Gold Mine or Blind Alley? Functional Programming for Big Data & Machine Learning

Functional programming is touted as a solution for big data problems. Why is it advantageous? Why might it not be? And who is using it now?

I have not yet read James Joyce's Ulysses. The majority of the population also has not. However, of those who have, it seems that most laud it. It is so universally praised that even people who have never read the book reference it as an archetypal masterpiece. Presumably, reading it doesn't require a special skill set beyond reasonable literacy. And yet the set of people who have read it remains small relative to those who know of it and could potentially read it.

Periodically, technologies emerge which fit this pattern. A small fervent group of devotees evangelize it, while a far broader population knows it by name. This broader group occasionally feigns familiarity, and may possess a loose sense that it is important, but really has no idea why.

One such technology is functional programming. Functional programming languages like Haskell and OCaml boast several battalions of devoted acolytes. The broader population possesses a loose notion that functional programming is useful for big data, but mostly doesn't use it In this article I'll provide an overview of the advantages and disadvantages of functional programming for machine learning and data science. Then I'll consider whether its purported benefits are currently exploited by practitioners and academics in these areas.
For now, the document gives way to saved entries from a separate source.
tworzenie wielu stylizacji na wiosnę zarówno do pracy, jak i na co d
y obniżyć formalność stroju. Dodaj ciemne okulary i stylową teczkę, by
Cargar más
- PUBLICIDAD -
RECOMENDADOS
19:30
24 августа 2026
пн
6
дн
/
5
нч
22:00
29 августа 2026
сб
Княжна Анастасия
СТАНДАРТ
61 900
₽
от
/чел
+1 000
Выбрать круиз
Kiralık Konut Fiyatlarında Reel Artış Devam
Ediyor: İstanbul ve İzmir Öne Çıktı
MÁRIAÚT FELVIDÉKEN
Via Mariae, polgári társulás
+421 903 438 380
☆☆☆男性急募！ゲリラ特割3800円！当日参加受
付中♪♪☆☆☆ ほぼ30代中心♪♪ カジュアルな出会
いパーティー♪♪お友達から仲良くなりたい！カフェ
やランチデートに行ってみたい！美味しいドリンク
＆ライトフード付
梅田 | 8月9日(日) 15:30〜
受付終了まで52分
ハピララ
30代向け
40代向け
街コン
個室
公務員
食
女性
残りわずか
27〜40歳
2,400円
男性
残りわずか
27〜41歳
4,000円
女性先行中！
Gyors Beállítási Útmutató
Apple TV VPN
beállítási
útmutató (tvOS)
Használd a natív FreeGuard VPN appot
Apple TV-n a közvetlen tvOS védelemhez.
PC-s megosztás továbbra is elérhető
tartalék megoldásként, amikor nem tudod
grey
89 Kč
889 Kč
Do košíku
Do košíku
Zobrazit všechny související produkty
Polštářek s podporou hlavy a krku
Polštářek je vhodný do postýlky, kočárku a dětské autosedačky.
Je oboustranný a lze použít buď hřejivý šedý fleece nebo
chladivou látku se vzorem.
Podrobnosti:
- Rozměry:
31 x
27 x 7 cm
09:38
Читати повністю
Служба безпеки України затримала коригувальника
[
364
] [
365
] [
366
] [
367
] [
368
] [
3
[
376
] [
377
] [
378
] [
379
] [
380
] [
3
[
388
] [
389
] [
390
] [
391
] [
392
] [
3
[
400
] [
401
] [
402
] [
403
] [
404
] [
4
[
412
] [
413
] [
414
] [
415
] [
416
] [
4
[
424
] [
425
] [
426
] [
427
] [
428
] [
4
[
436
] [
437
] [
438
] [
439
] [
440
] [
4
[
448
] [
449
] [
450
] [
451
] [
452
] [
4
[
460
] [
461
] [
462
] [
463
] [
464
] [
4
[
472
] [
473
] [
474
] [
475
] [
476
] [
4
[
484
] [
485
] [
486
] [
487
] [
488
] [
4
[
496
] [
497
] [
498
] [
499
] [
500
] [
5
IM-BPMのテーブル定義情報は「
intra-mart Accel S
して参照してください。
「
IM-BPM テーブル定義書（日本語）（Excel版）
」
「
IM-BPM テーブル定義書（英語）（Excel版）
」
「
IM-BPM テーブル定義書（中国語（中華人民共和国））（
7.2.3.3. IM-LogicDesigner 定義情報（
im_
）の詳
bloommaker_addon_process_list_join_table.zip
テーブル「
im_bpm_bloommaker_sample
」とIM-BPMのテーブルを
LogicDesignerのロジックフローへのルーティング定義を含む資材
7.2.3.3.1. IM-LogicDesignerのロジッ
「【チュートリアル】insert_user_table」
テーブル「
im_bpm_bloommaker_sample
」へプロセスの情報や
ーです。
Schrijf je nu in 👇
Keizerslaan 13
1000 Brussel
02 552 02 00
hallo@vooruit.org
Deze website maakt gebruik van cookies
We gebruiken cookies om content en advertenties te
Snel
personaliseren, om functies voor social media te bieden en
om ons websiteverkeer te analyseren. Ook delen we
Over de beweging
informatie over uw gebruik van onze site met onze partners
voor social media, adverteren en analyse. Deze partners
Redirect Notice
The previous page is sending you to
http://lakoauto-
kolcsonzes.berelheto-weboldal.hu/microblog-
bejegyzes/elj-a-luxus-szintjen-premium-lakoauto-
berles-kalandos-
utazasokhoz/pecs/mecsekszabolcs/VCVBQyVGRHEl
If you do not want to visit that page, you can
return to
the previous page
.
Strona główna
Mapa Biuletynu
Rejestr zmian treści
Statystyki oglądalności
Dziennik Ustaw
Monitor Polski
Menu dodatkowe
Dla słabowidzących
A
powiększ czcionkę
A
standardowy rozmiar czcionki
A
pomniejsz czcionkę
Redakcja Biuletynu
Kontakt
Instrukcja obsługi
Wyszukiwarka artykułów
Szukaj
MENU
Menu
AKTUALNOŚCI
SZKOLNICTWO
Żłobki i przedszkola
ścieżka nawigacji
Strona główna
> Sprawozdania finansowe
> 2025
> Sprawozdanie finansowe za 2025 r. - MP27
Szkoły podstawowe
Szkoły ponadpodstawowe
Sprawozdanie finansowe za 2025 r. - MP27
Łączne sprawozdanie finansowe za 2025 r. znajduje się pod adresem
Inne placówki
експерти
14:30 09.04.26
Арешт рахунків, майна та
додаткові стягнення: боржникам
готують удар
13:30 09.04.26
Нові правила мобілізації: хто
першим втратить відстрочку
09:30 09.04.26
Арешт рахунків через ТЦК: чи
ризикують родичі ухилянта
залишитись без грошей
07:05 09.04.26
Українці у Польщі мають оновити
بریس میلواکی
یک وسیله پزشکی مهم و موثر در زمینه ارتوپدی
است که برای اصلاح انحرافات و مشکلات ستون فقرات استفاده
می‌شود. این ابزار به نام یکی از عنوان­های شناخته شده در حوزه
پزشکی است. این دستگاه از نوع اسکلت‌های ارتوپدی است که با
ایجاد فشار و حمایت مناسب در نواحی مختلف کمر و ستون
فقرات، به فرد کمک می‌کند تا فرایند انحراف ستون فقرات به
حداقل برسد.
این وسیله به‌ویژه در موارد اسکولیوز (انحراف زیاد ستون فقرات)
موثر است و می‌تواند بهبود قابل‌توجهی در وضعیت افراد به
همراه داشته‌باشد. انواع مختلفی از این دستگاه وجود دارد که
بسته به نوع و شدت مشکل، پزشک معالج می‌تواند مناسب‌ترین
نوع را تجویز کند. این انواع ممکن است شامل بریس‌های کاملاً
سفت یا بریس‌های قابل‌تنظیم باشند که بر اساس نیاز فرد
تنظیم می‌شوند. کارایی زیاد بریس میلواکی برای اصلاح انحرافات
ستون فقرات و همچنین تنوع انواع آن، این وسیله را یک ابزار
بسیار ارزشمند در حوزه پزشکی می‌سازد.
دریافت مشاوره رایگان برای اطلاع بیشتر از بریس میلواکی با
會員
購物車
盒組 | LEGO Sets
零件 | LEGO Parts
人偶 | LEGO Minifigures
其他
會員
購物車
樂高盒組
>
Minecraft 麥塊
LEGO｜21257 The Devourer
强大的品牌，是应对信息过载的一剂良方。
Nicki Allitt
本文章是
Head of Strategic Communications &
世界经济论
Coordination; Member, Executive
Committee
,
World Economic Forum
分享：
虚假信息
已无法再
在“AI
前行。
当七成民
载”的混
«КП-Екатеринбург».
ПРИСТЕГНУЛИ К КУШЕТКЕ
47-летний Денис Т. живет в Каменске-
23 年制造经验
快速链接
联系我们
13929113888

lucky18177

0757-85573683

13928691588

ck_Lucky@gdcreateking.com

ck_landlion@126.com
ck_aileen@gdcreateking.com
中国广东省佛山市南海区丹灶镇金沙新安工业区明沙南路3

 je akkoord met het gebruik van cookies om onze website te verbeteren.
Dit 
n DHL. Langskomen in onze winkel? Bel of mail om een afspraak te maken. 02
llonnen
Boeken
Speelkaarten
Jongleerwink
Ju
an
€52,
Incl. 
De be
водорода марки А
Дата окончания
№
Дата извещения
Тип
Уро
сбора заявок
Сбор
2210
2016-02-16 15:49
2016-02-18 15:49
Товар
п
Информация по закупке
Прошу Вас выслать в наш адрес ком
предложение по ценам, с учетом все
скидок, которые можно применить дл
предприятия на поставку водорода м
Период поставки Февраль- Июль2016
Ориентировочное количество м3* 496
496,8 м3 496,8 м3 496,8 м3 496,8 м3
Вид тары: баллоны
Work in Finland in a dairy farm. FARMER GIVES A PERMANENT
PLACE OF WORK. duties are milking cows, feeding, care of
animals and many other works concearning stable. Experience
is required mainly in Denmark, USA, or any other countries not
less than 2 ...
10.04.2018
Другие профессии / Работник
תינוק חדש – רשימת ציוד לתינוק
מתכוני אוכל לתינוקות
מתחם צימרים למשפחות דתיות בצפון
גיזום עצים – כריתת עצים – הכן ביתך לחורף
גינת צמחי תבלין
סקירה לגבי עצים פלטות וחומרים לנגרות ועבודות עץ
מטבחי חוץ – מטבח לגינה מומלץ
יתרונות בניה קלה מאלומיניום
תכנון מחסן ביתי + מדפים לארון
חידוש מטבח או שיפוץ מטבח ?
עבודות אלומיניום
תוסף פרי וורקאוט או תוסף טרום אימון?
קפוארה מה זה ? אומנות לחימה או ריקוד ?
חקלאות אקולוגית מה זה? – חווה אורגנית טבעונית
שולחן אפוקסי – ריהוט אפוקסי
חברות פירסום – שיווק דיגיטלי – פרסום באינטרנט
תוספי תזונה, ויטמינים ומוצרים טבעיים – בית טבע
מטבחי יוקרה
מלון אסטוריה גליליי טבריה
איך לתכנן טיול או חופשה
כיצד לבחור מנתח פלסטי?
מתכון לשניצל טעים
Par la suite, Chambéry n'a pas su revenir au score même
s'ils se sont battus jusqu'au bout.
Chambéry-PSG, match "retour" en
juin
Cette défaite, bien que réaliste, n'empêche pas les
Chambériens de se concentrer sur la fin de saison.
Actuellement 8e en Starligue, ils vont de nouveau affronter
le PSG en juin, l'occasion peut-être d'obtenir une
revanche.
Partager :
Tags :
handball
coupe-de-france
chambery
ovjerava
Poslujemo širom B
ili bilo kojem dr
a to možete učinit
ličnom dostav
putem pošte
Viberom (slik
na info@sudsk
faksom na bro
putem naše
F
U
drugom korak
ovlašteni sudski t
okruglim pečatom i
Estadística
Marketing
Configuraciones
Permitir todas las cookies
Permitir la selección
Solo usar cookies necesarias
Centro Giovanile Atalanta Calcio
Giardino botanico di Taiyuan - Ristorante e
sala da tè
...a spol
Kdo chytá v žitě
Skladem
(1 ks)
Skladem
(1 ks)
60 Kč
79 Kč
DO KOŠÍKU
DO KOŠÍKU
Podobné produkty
What is Functional Programming

A thorough treatment of any specific functional language is outside of the scope of this post. Instead I'll introduce some of the most important aspects that most such languages share.

Functional programming is a paradigm which rejects several aspects of its opposite, imperative programming, and introduces a few new ideas, several of which have been subsequently adopted by many popular imperative programming languages.

What You Can Do

First-Order Functions
Functional programming supports first order functions. These functions can be passed as arguments to other functions, can be spun up anonymously, and can be composed of other functions. This can be convenient for machine learning algorithms when you may want to pass functions as parameters such as different regularizers, update rules, or even learning algorithms altogether. One simple but useful application of composing functions from other functions might be quickly defining a mixed-norm regularization function. Another might be defining the computation that takes place at any node in a neural network. While first-order functions are useful, it is widely available in many other languages which are not purely functional. Scala, Julia, and Python all support first-order functions.

Type System
The functional programming community has created rich and powerful type systems. Unlike the simpler systems in lower-level languages like C, or invisible type systems in languages like Python, functional languages like Haskell provide an easy way to create new types, alias types, and even effect polymorphism via types. This can be especially useful when implementing machine learning algorithms. Consider a complicated neural network architecture in which each example has real valued features (floating point numbers), each edge in the graph has a weight (also a float), each node has both an input (float) and activation (float between 0 and 1). Then when back-propagating the error, each node has a delta value (float), and each node an approximate gradient component (float). Unfortunately, it is exceedingly easy to mess up, when implementing such an algorithm, taking input to a layer, instead of activation for example, and this might never create an error in the C language as long as no out of bounds errors arise. A language like Haskell, however, makes it easy to define separate types for gradients, activations, deltas, weights, etc. and to guarantee that a function operates only on the correct types. As a result, many programming errors that would otherwise seep through and require manual debugging can be caught by the compiler. A data science toolbox end-user may not benefit directly, but anyone implementing algorithms themselves clearly would. More expressive type systems, inspired by functional languages have grown in popularity. Julia, for example offers a rich type system in an otherwise imperative language.

What You Cannot Do

Equally as important as what functional programming languages enable is what they expressly prohibit. So-called pure functional languages forbid state and traditional iteration structures. Absent side effects, all computation is done by evaluating functions, and these functions should behave the same way any time they are called with precisely the same arguments. Functional programs forbid assignment. It would be impossible to write the following program in a purely functional language:

x = 5

x = 10

It is therefore impossible to write loops in the iterative way (which involve incrementing a counter or repeatedly testing a condition). Instead all loops must be implemented with recursion. This might seem absurdly restrictive. Why would we want to give up assignment? Further, the real world, and the models we are training presumably do have evolving state. Who are we trying to fool by pretending that they do not?